When an LLM is pointed at this folder, it reads the adapter_prompt.md, identifies the agents.md registry, and begins to understand the local directory structure. This approach offers two massive advantages:

1. Token Efficiency: By avoiding the loading of massive, bloated "skill" libraries or plugins, you only load the specific context required for the current task, significantly reducing context window consumption and cost.
2. Model Portability: You can switch from Claude to Gemini mid-session. Because the "intelligence" resides in the local Markdown files and the adapter_prompt, the model is merely a transient compute engine acting upon a permanent, local knowledge base.

Replacing Auto-Memory with Structured Session Logs

The most controversial but necessary move is to switch off AI auto-memory. Proprietary auto-memory is non-deterministic and lacks structural integrity; it "grasps" what it deems useful, leading to fragmented and unorganized context.

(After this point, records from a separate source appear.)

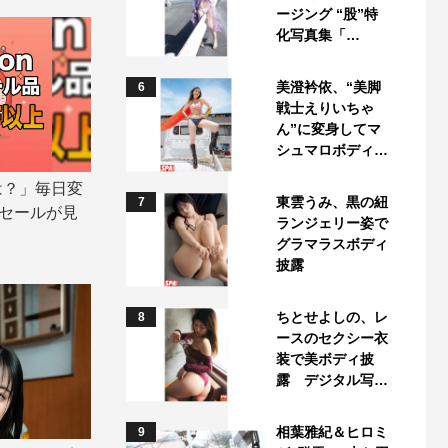
ージング “股”特
化写真集「…
美澄衿依、“美脚
6
戦士えりいちゃ
ん”に変身してマ
シュマロボディ…
は？」毎日変
東雲うみ、黒の紐
7
ムセールが見
ランジェリー姿で
グラマラスボディ
披露
ちとせよしの、レ
8
ースのセクシー衣
装で美ボディ披
露 デジタル写…
相葉雅紀＆ヒロミ
9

Instead, the PKA utilizes Structured Session Logs. Every interaction is recorded in a session_logs directory within the team_knowledge folder. These are standard Markdown files that document the conclusions, decisions, and outcomes of every session.

This provides a "Time Machine" capability. Because these logs are structured and text-based, you can instruct an LLM to "review the session logs from last Tuesday" to reconstruct the context of a previous project. This is far more efficient and reliable than relying on a black-box memory feature.

Data Interconnectivity: From Markdown to SQLite

While the initial implementation relies on Markdown and Wiki-links (making it natively compatible with tools like Obsidian for visual knowledge graph exploration), the architecture is designed for professional-grade scaling.

For high-density data management, the system can be upgraded to an SQLite database structure. By transitioning from flat Markdown files to an SQLite backend, the AI can perform complex relational queries, making it much more efficient at surfacing deep connections between entities (e.g., linking a person in the CRM to a specific meeting note and a subsequent project task).

By decoupling the knowledge from the model, we move from a state of digital dependency to a state of digital sovereignty. The PKA is not just a way to use AI; it is a way to build a permanent, scalable, and model-agnostic cognitive infrastructure.